那一回头虽然隔了点距离,但还是看的严欢倒吸一口冷气。

    赖宝婺光顾着看孔雀开屏,看得目不转睛。是邵天赐对他抬了下手,笑着叫他:“恩飞。”

    程恩飞把肉串递给旁边一个年轻女孩,掸了掸手上黑灰,起身越过满地的啤酒瓶,朝他们过去。

    严欢下意识地睁大眼,不可置信的样子。

    等程恩飞站到邵天赐身边,严欢发现,两人的五官竟然十分神似,特别是笑起来的样子,说是同胞兄弟都有人信。

    她目瞪口呆道:“你们真的不是双胞胎吗?”

    赖宝婺有种找到知己的兴奋,用高兴的语气告诉她:“是吧?我就说很像,他们小时候更像,很多人都分不清。”

    程恩飞叫了声天赐哥,偏头看了赖宝婺一眼,他笑:“我看是只有你分不清吧。”等听到他的声音,严欢才又松了口气,幸好这是另一个人的声音,跟邵天赐的低沉不同,程恩飞的音调略为昂扬,带着少年人的朝气。

    他不知道严欢的名字,但是知道邵天赐会带女朋友过去。他叫严欢姐姐。

    听到耳朵里竟然还有种甜丝丝的感觉。

    程恩飞目光专注地看着严欢的脸,轻轻地、认真解释:“姐姐,小时候我跟天赐哥其实也没那么像,就是赖宝婺这女的天生脸盲,她每次跟天赐哥吵架,回头就把气撒在我身上,可怜我从小就在夹缝中成长。”

    赖宝婺笑:“哪有每次啊。”

    邵天赐手搭着程恩飞的肩,慢腾腾地跟了一句:“也不是每次吧,也就七□□十次差不多。”
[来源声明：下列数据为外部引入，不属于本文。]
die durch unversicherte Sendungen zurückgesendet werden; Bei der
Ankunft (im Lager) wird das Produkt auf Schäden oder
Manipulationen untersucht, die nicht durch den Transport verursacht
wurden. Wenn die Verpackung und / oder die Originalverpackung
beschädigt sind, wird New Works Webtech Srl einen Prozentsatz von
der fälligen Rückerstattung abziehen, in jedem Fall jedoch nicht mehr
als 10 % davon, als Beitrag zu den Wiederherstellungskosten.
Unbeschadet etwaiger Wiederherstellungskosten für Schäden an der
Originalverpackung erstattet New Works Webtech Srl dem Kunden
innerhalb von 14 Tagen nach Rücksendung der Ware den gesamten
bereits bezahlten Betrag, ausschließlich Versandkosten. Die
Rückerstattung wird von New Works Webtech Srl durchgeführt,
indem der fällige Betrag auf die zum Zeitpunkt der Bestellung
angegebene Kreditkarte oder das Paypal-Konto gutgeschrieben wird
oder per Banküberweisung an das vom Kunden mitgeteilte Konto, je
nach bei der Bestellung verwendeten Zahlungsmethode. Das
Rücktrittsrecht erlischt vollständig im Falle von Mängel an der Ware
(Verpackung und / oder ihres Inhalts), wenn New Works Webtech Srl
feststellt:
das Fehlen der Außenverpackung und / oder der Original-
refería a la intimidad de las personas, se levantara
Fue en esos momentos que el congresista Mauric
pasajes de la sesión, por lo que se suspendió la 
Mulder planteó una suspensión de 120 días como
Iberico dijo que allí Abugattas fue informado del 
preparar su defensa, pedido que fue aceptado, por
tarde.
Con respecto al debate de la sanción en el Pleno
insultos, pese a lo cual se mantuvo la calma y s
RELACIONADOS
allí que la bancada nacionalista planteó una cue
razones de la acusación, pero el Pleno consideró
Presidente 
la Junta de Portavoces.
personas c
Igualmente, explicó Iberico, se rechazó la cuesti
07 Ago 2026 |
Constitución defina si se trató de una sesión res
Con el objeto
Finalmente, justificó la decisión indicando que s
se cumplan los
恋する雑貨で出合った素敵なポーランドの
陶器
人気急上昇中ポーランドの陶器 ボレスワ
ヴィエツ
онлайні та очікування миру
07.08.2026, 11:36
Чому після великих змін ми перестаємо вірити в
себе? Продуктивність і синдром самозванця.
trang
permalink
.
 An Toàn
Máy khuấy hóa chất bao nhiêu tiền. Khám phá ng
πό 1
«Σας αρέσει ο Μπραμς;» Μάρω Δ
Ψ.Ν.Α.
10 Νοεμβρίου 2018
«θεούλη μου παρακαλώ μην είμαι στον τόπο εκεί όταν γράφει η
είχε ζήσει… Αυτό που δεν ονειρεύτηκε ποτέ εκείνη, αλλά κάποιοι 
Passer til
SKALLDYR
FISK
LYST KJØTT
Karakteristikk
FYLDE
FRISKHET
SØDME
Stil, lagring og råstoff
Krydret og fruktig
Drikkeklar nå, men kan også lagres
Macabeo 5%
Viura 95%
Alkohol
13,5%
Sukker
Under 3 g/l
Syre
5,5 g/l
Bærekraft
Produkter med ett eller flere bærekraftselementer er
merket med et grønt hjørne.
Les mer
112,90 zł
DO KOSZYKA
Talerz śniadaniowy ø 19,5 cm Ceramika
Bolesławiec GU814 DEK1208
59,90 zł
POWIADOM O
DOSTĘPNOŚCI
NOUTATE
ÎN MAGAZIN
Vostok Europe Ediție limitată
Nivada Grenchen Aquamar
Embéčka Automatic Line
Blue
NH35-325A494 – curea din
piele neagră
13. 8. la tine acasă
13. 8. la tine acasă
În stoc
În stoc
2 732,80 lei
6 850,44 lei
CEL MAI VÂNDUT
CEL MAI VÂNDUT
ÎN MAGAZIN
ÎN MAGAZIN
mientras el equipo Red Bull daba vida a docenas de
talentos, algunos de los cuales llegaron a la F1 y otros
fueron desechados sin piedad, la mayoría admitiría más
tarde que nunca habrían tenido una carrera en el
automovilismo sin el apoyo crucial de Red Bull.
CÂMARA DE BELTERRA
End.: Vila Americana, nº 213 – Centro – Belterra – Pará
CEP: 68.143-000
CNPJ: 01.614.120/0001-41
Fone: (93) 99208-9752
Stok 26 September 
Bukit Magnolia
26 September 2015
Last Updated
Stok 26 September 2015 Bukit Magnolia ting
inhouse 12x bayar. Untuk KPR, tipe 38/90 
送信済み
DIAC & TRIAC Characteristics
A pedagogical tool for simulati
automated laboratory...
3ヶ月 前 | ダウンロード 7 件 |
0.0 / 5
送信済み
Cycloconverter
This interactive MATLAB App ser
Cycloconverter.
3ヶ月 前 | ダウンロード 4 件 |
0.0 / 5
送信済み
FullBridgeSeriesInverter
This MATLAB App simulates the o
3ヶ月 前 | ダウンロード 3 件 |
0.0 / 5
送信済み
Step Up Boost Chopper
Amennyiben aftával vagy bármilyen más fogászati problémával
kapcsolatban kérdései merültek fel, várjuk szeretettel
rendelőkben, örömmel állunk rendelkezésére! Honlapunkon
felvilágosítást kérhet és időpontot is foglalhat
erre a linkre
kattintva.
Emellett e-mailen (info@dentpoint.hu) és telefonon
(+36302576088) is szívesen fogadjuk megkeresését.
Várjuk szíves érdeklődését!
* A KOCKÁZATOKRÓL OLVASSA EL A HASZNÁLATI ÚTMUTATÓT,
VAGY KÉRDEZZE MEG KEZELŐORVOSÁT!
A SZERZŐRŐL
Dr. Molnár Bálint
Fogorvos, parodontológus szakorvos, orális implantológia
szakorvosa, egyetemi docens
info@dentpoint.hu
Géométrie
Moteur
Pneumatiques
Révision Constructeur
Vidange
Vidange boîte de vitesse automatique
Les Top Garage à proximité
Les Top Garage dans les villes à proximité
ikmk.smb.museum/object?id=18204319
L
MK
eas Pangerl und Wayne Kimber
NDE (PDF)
    赖宝婺指着天鹅,一惊一乍道:“哇,天鹅飞走了。”

    “你这个话题转移得太假了吧。”

    程恩飞带他们过去,介绍朋友给他们认识,基本上都是他那个圈子里有钱人家的孩子,家里做珠宝生意这一块比较多。说实话,邵天赐家庭条件也算条件中等偏上的,杭州上海南京都有房产,也没夸张到在家里别墅养孔雀的地步……孔雀一共两只,一白一绿,绿的是从斯里兰卡空运过来,光尾屏就有两米多长,别提开屏之后的长度了,能容下两只孔雀在别墅里优游不迫地散步,你可以想象这桩别墅的占地面积究竟有多大。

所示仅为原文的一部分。